Hot-shot footwear designer Drew Baylor has not only lost his job but, according to his boss (Alec Baldwin), he’s also singlehandedly ruined Seattle’s Mercury Shoe Company. While reeling from that catastrophe, he’s told that his father suddenly died while visiting kinfolk in Kentucky. As the older child and only son, his distraught mother (Susan Sarandon) sends him to retrieve the body in Elizabethtown.

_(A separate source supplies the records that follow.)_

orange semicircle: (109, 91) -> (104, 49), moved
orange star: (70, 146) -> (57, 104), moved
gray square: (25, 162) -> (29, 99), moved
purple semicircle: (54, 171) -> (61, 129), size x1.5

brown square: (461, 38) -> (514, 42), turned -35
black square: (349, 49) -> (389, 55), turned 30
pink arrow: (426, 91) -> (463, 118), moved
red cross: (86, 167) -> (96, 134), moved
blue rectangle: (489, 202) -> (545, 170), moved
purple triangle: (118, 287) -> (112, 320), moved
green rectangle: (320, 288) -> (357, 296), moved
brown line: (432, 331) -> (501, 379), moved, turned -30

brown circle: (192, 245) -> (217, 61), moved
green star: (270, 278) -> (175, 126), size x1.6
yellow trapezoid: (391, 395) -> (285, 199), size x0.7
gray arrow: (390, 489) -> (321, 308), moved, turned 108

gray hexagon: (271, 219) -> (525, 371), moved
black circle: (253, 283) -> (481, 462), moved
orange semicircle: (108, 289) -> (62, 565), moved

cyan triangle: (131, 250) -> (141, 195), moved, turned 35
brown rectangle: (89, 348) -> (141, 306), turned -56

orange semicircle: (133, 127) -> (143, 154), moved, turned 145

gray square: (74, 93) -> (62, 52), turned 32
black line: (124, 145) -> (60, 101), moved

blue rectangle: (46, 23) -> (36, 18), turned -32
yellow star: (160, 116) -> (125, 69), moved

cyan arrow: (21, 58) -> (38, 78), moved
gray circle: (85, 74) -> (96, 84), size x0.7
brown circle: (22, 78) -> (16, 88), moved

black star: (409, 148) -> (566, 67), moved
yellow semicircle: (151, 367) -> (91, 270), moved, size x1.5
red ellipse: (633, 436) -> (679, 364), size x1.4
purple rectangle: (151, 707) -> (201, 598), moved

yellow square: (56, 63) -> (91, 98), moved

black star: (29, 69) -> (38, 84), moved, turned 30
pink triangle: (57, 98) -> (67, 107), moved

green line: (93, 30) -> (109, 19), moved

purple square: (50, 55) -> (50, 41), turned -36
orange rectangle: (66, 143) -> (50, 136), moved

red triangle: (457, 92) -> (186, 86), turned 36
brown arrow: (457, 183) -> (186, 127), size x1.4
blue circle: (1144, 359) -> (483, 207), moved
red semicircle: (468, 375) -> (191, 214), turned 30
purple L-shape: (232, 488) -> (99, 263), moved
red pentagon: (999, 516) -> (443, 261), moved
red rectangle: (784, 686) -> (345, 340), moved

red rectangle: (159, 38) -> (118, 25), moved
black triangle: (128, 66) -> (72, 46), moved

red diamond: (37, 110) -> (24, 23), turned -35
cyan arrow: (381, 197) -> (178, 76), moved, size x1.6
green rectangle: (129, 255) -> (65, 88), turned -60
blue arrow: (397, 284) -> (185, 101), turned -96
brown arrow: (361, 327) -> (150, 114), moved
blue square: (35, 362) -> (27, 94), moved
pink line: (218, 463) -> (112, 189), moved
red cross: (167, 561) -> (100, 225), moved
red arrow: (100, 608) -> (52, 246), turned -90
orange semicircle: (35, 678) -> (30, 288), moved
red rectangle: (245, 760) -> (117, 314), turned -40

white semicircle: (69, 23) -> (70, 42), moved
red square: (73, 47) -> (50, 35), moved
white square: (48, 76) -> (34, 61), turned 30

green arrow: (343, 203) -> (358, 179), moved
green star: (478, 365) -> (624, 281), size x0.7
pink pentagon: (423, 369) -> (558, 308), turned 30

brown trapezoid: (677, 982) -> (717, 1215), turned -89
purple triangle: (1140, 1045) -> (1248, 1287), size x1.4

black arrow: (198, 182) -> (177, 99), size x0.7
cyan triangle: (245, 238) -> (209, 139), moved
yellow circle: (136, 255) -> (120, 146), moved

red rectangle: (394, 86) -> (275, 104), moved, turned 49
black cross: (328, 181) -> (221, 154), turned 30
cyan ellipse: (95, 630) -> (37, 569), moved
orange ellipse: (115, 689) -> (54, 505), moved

On the red-eye flight, he encounters Claire (Kirsten Dunst), a perky if persistent flight attendant, who is determined that he will not live the rest of his life without her.
Haphazardly mixing comical, if superfluous and stereotypical, family situations with witty dialogue and tender, romantic moments, Cameron Crowe loses the focus that distinguished previous films, including “Almost Famous” and “Jerry Maguire.” On the other hand, Crowe, formerly a rock journalist, adroitly uses pop music to evoke emotions and propel the story, which emerges as a bittersweet homage to small-town Americana and his own father who died in 1989.
Perpetually detached, Orlando Bloom (“Kingdom of Heaven”) never seems to grasp his essentially passive character, a morose fellow to whom things somehow happen, while dewy Kirsten Dunst (“Spiderman”) plunges past aggressively annoying to emerge enchanting. On the Granger Movie Gauge of 1 to 10, “Elizabethtown” is a sporadically clever, somewhat surreal 6, culminating with a rambling, disjointed road trip that begs the question: are we there yet?